1 – 1000 AD

Edited by Andrew Roberts

1000 years in Trumpington’s history: Late Iron Age, Romano-British and Anglo-Saxon settlement and the naming of the village. One of a series of pages with Trumpington’s timeline .

30-70 AD
A bronze jug and bowl (patera) were discovered in the north of Trumpington in 1709 and are now on display in the Fitzwilliam Museum.
The patera has a central medallion of an eagle bringing down a deer, then a frieze and decoration, with a separate handle with a ram ‘ s head decoration. They have been identified in recent years as being among a group of items found in 1709; other items included pots, an amphora and the remains of a rectangular folding gaming board. The items date from c. 30- 70 AD, the pots with known potter’s marks. They were described in the 1722 and 1806 editions of Camden’s Britannia as being found by labourers working at Dam Hill, to the west of Trumpington Road (said to be on the right side of the road coming out of Cambridge, about ¼ mile from the milestone not far from the river). They are typical of items found in Iron Age burials on the edge of the Roman Empire at the time of the Roman conquest of Britain. These were elite and conspicuous burials of the Romanised or soon-to-be Romanised elite, in areas separate from the main cemeteries. There are comparable burials at Bartlow Hills and Wheathampstead.

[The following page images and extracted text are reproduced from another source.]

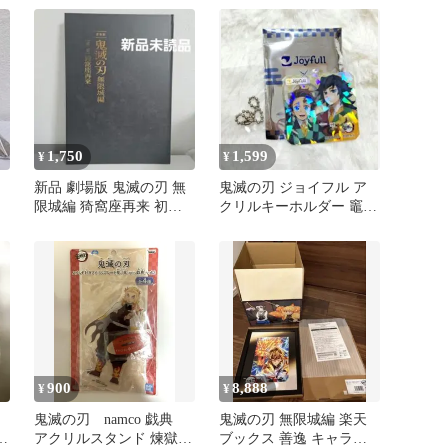
ロック
1,750
1,599
¥
¥
新品 劇場版 鬼滅の刃 無
鬼滅の刃 ジョイフル ア
る
限城編 猗窩座再来 初回
クリルキーホルダー 竈門
限定版
炭治郎 冨岡義勇 限定品
900
8,888
¥
¥
鬼滅の刃 namco 戯典
鬼滅の刃 無限城編 楽天
イ
アクリルスタンド 煉獄杏
ブックス 善逸 キャラフ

The finds appear to have been given to Trinity College by a son of James Thompson (Anstey Hall), owner of the land.
Sources of information: Dr Lucilla Burn, Camden’s Britannia and Roman Finds from Trumpington, Fitzwilliam Museum , 3 November 2010. Finds in the Greek & Roman Gallery, case 12 [seen 3 November 2010], Loan Ant. 36, 37, 38 (lent by Trinity College). Babington, Charles Cardale (1883). Ancient Cambridgeshire, or an Attempt to Trace Roman and Other Ancient Roads That Passed Through the County of Cambridge . : George Bell & Sons. Page 48. Fox, Cyril (1923). The Archaeology of the Cambridge Region . Cambridge: Cambridge University Press. Page 205.
1st-5th centuries, Romano-British
Roman invasion in 43 AD and advance across England from the south east. A substantial part of the country was formally surrendered to Rome in the late summer of 43 AD in a ceremony at Camulodumum (Colchester). The south Cambridgeshire area had probably been under Catuvellauni control up to this time.

There was an early Roman military base at Great Chesterford and a wooden then walled settlement at Cambridge. This was to the north of the river, the basis for a small town rather than a major military centre.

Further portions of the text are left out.